-- Stored dataset items --
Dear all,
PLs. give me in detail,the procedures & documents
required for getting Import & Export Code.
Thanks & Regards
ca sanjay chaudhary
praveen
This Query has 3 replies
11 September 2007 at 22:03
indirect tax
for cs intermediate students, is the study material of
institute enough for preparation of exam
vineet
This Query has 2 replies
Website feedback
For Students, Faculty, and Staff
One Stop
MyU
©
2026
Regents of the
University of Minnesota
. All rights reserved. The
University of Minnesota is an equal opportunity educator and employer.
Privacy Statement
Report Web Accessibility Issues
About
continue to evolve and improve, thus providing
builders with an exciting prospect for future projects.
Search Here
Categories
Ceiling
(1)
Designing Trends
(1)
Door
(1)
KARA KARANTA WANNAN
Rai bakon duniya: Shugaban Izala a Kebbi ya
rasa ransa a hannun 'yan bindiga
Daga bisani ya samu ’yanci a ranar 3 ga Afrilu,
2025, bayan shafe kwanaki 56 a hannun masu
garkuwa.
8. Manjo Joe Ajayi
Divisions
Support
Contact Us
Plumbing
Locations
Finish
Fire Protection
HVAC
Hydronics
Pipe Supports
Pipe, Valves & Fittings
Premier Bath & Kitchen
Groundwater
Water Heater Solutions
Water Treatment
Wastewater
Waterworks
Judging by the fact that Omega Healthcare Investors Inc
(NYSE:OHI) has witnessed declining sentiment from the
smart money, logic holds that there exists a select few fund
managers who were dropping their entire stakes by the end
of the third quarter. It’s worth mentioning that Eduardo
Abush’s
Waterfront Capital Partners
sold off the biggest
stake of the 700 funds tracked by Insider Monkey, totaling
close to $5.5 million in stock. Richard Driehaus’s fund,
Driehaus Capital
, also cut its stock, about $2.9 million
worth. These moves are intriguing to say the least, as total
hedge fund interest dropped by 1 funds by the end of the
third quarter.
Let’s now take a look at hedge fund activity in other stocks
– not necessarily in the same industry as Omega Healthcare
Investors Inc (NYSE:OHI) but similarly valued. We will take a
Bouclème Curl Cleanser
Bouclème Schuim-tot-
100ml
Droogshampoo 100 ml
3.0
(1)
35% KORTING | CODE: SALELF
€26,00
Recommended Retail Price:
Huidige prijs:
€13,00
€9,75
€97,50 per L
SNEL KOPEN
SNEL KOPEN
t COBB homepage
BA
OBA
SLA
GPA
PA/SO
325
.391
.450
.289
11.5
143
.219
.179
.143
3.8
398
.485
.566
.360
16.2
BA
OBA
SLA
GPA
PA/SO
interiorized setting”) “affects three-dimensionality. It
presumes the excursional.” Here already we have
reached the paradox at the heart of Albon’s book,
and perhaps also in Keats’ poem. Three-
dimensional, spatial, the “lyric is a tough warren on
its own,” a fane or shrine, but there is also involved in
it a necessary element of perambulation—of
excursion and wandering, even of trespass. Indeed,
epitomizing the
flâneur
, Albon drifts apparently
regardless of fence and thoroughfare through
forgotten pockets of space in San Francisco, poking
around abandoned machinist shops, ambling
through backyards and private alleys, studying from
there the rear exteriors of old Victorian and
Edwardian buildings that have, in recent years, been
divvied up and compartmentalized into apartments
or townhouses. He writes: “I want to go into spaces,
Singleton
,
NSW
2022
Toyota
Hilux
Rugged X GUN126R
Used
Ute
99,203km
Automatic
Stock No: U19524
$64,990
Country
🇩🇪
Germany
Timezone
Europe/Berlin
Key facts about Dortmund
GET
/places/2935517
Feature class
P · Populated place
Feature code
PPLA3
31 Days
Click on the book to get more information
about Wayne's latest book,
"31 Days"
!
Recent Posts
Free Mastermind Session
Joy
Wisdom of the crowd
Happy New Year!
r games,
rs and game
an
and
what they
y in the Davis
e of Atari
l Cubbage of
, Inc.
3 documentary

-- EXERCISE DESCRIPTION --
In the records above, how many lines contain the string "book"? Only that number should be written.

-- ANSWER TO THE PROBLEM --
3